This chapter provides the following sections to help you troubleshoot your system:
Table 6-1 lists recommended actions for problems that can occur. To solve problems that are not listed in this table, contact your SGI system support engineer (SSE).
Table 6-1. Troubleshooting Chart
Recommended Action | |
---|---|
The system will not power on. | Ensure that the power cords of the IRU are seated properly in the power receptacles. Ensure that the PDU circuit breakers are on and properly connected to the wall source. If the power cord is plugged in and the circuit breaker is on, contact your SSE. |
An individual IRU will not power on. | Ensure the power cables of the IRU are plugged in. View the CMC output from your system administration controller console. If the CMC is not running, contact your SSE. |
The system will not boot the operating system. | Contact your SSE. |
The Service Required LED illuminates on an IRU. | View the CMC display of the failing IRU; contact your administrator or SSE for help as needed. |
The PWR LED of a populated PCI slot in a support server is not illuminated. | Reseat the PCI card. |
The Fault LED of a populated PCI slot in a support server is illuminated (on). | Reseat the PCI card. If the fault LED remains on, replace the PCI card. |
The amber LED of a disk drive is on. | Replace the disk drive. |
There are a number of LEDs on the front of the IRUs that can help you detect, identify and potentially correct functional interruptions in the system.

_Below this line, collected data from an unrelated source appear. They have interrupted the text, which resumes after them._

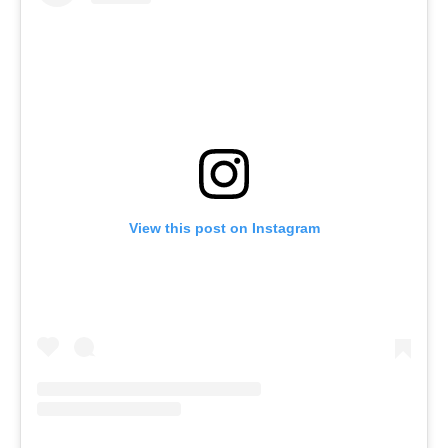
View this post on Instagram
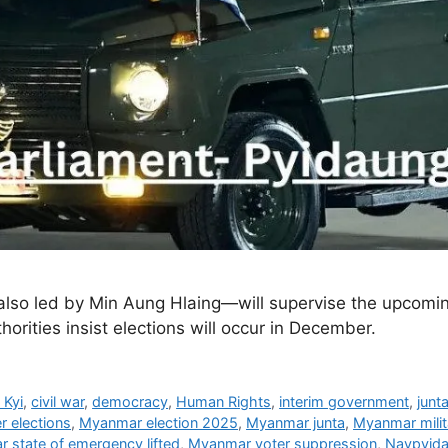
o led by Min Aung Hlaing—will supervise the upcoming
horities insist elections will occur in December.
 Kyi
,
civil war
,
democracy
,
Human Rights
,
interim government
,
junt
 elections
,
Myanmar election 2025
,
Myanmar junta
,
Myanmar milit
 state of emergency lifted
,
Myanmar voter suppression
,
Naypyida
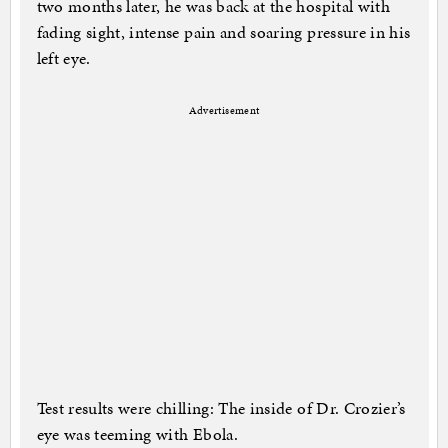
two months later, he was back at the hospital with
fading sight, intense pain and soaring pressure in his
left eye.
Advertisement
Test results were chilling: The inside of Dr. Crozier’s
eye was teeming with Ebola.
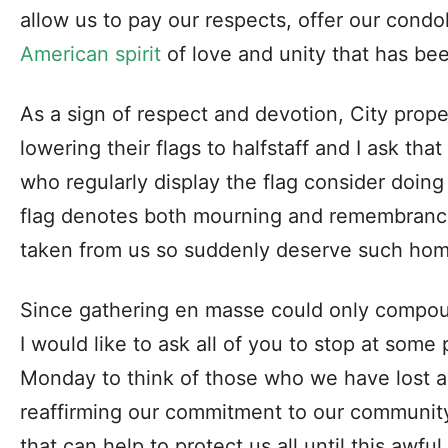
allow us to pay our respects, offer our cond
American spirit
of love and unity that has bee
As a sign of respect and devotion, City prope
lowering their flags to halfstaff and I ask tha
who regularly display the flag consider doin
flag denotes both mourning and remembranc
taken from us so suddenly deserve such ho
Since gathering en masse could only compou
I would like to ask all of you to stop at some
Monday to think of those who we have lost 
reaffirming our commitment to our community
that can help to protect us all until this awf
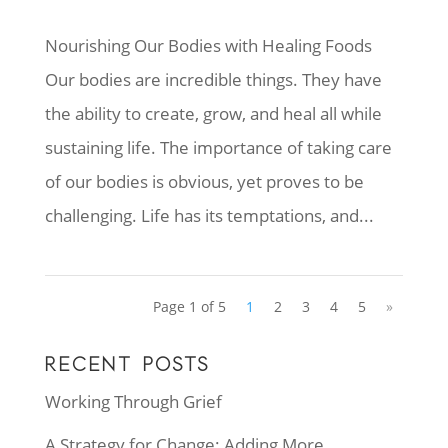
Nourishing Our Bodies with Healing Foods
Our bodies are incredible things. They have
the ability to create, grow, and heal all while
sustaining life. The importance of taking care
of our bodies is obvious, yet proves to be
challenging. Life has its temptations, and...
Page 1 of 5
1
2
3
4
5
»
RECENT POSTS
Working Through Grief
A Strategy for Change: Adding More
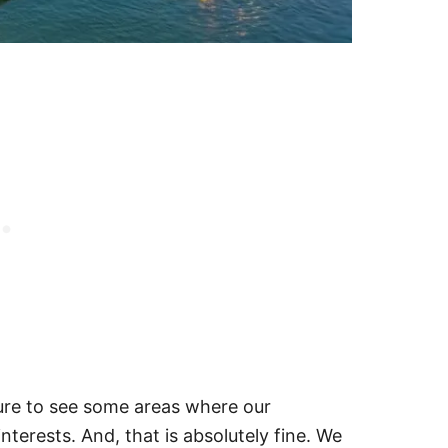
sure to see some areas where our
nterests. And, that is absolutely fine. We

The following subsections describe these LEDs and ways to use them to understand potential problem areas.
Each power supply installed in an IRU has a single bi-color (green/amber) status LED.
The LED will either light green or amber (yellow), or flash green or yellow to indicate the status of the individual supply. See Table 6-2 for a complete list.
Table 6-2. Power Supply LED States
Power supply status | Green LED | Amber LED |
---|---|---|
No AC power to the supply | Off | Off |
Power supply has failed | Off | On |
Power supply problem warning | Off | Blinking |
AC available to supply (standby) but IRU is off | Blinking | Off |
Power supply on (IRU on) | On | Off |
Each compute/memory blade installed in an IRU has a total of eleven LED indicators arranged in a single row behind the perforated sheetmetal of the blade. The LEDs are located in the front lower left section of the compute blade and are visible through the screen of the compute blade, see Figure 6-1. The functions of the LED status lights are as follows:
UID - Unit identifier - this blue LED is used during troubleshooting to find a specific compute node. The LED can be lit via software to aid in locating a specific compute node.
CPU Power OK - this green LED lights when the correct power levels are present on the processor(s).
IB0 link - green LED lights when a link is established on the internal InfiniBand 0 port
IB0 active - this amber LED flashes when IB0 is active (transmitting data)
IB1 link - green LED lights when a link is established on the internal InfiniBand 1 port
IB1 active - this amber LED flashes when IB1 is active (transmitting data)
Eth1 link - this green LED is illuminated when a link as been established on the system control Eth1 port
Eth1 active - this amber LED flashes when Eth1 is active (transmitting data)
Eth2 link - this LED indicates the compute blade's BMC Ethernet interface link status
Eth2 active - this LED indicates the compute blade's BMC Ethernet activity status
BMC heartbeat - this green LED flashes when the blade's BMC boots and is running normally. No illumination, or an LED that stays on solidly indicates the BMC failed.
![]() | Note: Compute blades that shipped in 2007 and early 2008 have only ten LED status lights. The functions of the first ten LEDs are the same on older and newer blades. |
Environmental “out-of-bounds” and chassis hardware failure conditions are reported on the chassis management panel. For individual rack units that experience a chassis-related component failure, a message appears on the CMC interface panel. This message is accompanied by the lighting of the amber “Service Required” LED on the panel's front face (second from left). In the example shown in Figure 6-2, IRU 0 in rack 1 has experienced a fan failure. This type of information can be useful in helping your administrator or service provider identify and quickly correct hardware problems.